Perspective Online

Lecture Series Features Dr. Marjorie Snipes

by Tiffany Robinson

Dr. Marjorie Snipes, a UWG anthropology professor, spoke at the 3rd annual College of Social Sciences Lecture series on Tuesday, November 19, 2013 about the creativity of academic “bricolage.” Dr. Snipes received her Ph.D. from the University of Wisconsin in Cultural Anthropology in 1996 and has taught at UWG since 1998. Her talk emphasized the interweaving research conducted on autoethnography, the experience of teaching autoethnography in an undergraduate class and the experience of “storying” as a way of encountering ourselves and others.

Lecture Series Features Dr. Marjorie Snipes“Stories are not just human productions,” says Dr. Snipes. “They are profound human artifacts. They are intersections and bridges between the conceptual world of the individual and whatever is perceived to exist outside.”

She opened the lecture by expressing the reasons and values of storytelling, and the influential power it holds within the social realm of society.

Throughout the talk, she accompanied her research with a story of her trip to Montana and shared her observations of human interactions. Dr. Snipes included the premise of autoethnography and then elucidated its disguising factors from ethnography. She expounded on her research by sharing her knowledge from articles written by Leon Anderson, Carolyn Ellis and Arthur Bochner.

“By collecting stories, the anthropologist is able to understand the emic prospective,” says Dr. Snipes. “The story connects concepts and ideas into something coherent to the teller and sometimes to the listener. And it is through stories that people make sense of their own lives and those of others.”

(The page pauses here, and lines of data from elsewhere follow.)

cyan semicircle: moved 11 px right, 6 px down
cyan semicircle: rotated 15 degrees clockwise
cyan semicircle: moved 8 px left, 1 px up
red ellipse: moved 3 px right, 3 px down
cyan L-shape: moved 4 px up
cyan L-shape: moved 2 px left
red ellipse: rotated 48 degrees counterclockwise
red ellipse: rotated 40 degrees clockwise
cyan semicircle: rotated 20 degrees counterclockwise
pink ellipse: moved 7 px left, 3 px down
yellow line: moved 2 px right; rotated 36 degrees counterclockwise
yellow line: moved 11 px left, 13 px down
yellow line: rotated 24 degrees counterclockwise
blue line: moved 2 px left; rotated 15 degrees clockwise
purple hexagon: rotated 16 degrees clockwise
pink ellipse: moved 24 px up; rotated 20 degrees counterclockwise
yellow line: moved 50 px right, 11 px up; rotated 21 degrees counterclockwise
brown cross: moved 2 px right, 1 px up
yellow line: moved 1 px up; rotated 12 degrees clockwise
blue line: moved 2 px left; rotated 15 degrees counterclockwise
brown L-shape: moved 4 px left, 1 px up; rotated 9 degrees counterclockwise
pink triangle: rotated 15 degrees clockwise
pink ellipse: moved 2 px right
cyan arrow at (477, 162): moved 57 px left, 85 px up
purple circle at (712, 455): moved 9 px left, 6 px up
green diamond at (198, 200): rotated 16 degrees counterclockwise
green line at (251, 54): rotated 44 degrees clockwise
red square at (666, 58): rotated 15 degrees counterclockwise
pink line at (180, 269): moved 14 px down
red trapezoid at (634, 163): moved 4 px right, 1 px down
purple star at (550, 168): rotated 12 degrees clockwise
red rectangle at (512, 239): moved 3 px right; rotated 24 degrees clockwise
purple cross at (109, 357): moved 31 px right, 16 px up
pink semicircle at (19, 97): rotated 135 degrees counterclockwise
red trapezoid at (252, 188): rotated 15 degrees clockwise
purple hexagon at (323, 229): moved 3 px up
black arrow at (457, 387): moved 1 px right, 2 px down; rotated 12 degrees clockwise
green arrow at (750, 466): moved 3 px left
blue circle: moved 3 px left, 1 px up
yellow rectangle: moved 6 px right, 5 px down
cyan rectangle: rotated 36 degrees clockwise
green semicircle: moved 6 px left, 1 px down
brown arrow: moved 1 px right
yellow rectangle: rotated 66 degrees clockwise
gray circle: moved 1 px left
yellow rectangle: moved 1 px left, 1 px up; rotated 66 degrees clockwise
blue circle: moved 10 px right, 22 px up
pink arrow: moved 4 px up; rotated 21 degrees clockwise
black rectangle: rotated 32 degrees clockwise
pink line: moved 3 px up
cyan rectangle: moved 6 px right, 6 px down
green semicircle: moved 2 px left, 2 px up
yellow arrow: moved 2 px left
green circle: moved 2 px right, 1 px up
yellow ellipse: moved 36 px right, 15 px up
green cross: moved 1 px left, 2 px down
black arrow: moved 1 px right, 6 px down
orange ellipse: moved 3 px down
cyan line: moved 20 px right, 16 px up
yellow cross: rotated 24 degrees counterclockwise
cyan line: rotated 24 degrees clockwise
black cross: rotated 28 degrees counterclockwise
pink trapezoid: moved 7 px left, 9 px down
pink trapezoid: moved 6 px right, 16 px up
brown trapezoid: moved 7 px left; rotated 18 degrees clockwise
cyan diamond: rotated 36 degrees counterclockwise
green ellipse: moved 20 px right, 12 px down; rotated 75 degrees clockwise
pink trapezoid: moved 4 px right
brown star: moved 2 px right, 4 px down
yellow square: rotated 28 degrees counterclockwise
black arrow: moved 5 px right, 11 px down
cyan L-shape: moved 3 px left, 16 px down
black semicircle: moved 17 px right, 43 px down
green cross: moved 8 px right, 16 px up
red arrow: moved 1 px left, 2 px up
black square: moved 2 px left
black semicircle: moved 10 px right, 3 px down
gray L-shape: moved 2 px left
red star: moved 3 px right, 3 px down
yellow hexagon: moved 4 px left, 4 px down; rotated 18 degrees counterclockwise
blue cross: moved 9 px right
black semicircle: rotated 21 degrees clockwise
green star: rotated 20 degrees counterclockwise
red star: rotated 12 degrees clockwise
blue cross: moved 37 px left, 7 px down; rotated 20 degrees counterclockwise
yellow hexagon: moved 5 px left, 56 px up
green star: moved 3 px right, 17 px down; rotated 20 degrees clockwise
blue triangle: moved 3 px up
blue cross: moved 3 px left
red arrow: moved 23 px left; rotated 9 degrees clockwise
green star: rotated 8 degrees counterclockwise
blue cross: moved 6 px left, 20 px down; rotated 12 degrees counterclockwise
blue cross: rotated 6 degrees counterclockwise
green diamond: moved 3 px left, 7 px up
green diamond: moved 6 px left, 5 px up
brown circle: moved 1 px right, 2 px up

Dr. Snipes explained that autoethnography has a strong presence in the anthropological tradition and that dissecting anthropological methodologies into qualitative and quantitative is unfortunate. She challenged that collecting stories should be the same as producing autoethnography by presenting her discoveries from the experiment she conducted in her undergraduate ethnographic field methods class earlier this year. The goal was to evaluate the efficacy of autoethnography as a field tool in the classroom culture.